Un controllo terminato con un volo dalla finestra di un appartamento il cui ingresso è situato al piano terra, ma il cui retro – quello su cui affaccia quella finestra – versa su un dislivello di nove metri di altezza. Una situazione che aveva indotto il questore Mario Della Cioppa a rimuovere immediatamente il dirigente del commissariato Andrea Sarnari e la vicedirigente Laura Buia, “al fine di ristabilire un clima adeguato in commissariato”, si era detto. Il PM incaricato delle indagini, Stefano Luciani, aveva formulato l’accusa di tentato omicidio, sia pure contro ignoti.
Nell’appartamento, al momento del “controllo”, era presente la sorella di Hasib, Sonita, affetta da disabilità cognitiva. Sonita aveva parlato da subito di violenze dei poliziotti contro il fratello, fino al punto di afferrarlo per i piedi e gettarlo dalla finestra.
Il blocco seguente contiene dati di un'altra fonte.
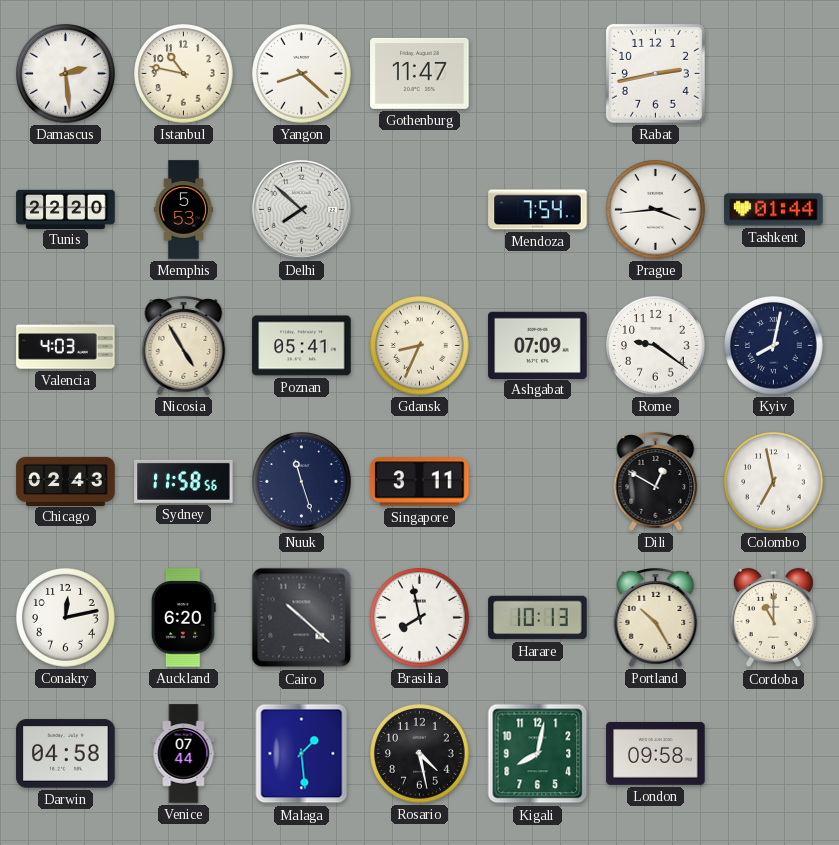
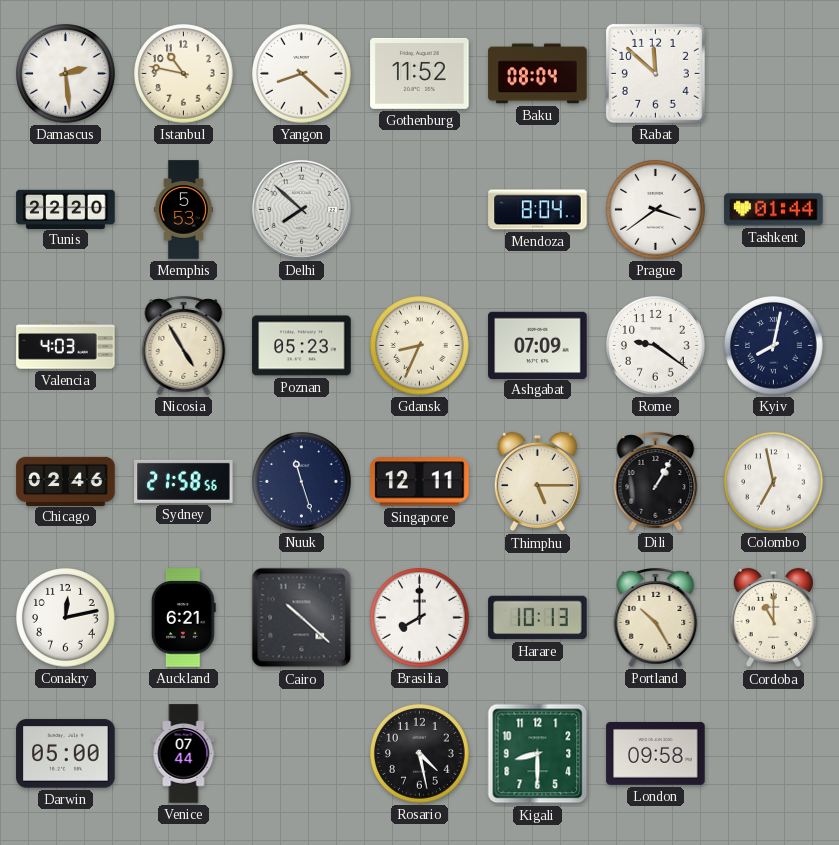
Gothenburg: 11:47 -> 11:52
Baku: none -> 08:04
Rabat: 2:43 -> 11:52
Mendoza: 7:54 -> 8:04
Prague: 3:44 -> 3:39
Poznan: 05:41 -> 05:23
Chicago: 02:43 -> 02:46
Sydney: 11:58 -> 21:58
Singapore: 3:11 -> 12:11
Thimphu: none -> 5:15
Dili: 12:50 -> 1:05
Auckland: 6:20 -> 6:21
Brasilia: 7:58 -> 8:00
Darwin: 04:58 -> 05:00
Malaga: 1:29 -> none
Kigali: 8:02 -> 8:30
Dopo questi fatti, la famiglia Omerovic aveva lasciato l’appartamento di Primavalle, dormendo per mesi in automobile, fino a quando il Comune di Roma non gli assegnava un altro appartamento, in un’altra zona della città. Hasib non è mai stato dimesso dall’ospedale dove è stato ricoverato dopo il “controllo” e versa tuttora in gravi condizioni.
La tenacia dei famigliari di Hasib, del deputato Riccardo Magi, di Carlo Stasolla dell’Associazione “21 luglio” e degli avvocati Arturo Salerni e Susanna Zorzi ha impedito che il caso, per settimane completamente ignorato dai media, cadesse nel dimenticatoio. Fra l’altro, a loro si deve anche la denuncia, in una seconda conferenza stampa, della misteriosa scomparsa degli abiti che Omerovic indossava al momento della “caduta” e del successivo trasporto al Policlinico A. Gemelli: ai famigliari, infatti, sono stati restituiti dall’ospedale vestiti e scarpe diversi, che non gli appartengono, cosa che non può non far pensare a qualche complicità interna al nosocomio in un tentativo di inquinamento delle indagini, inquinamento teso ad impedire la prova del DNA sugli abiti di Hasib.
Ora che l’inchiesta condotta dal PM Luciani è sfociata nell’ordinanza del giudice istruttore Damizia, emergono altri particolari inquietanti, come una chat fra due ispettori di polizia nella quale uno invita l’altro a “pararsi il c…”. Il quadro di insieme restituisce l’immagine desolante di agenti delle forze dell’ordine della Repubblica Italiana nel 2022 che agiscono come mafiosi o come squadristi del Cile o dell’Argentina degli anni 70 e si rendono protagonisti di una spedizione punitiva finita male, tentando poi di farla passare come un normale controllo e poi ancora di depistare le indagini, il tutto potendo contare su una rete di omertà e complicità all’interno del loro commissariato e, probabilmente, nell’ospedale in cui è ancora ricoverata la loro vittima.
Un quadro reso ancora più sconfortante dal silenzio delle istituzioni e della politica: le interrogazioni parlamentari del deputato Magi non hanno mai avuto risposta, né dal ministro Lamorgese, né dal suo successore Piantedosi e sull’accaduto non si è sentita una sola parola dal sindaco di Roma Gualtieri o da parte di qualche altro esponente politico. Questo silenzio, nel Paese che ha conosciuto per anni vicende di abusi polizieschi, dal “malore attivo” di Pino Pinelli all’assassinio di Stefano Cucchi, è qualcosa che preoccupa e spaventa.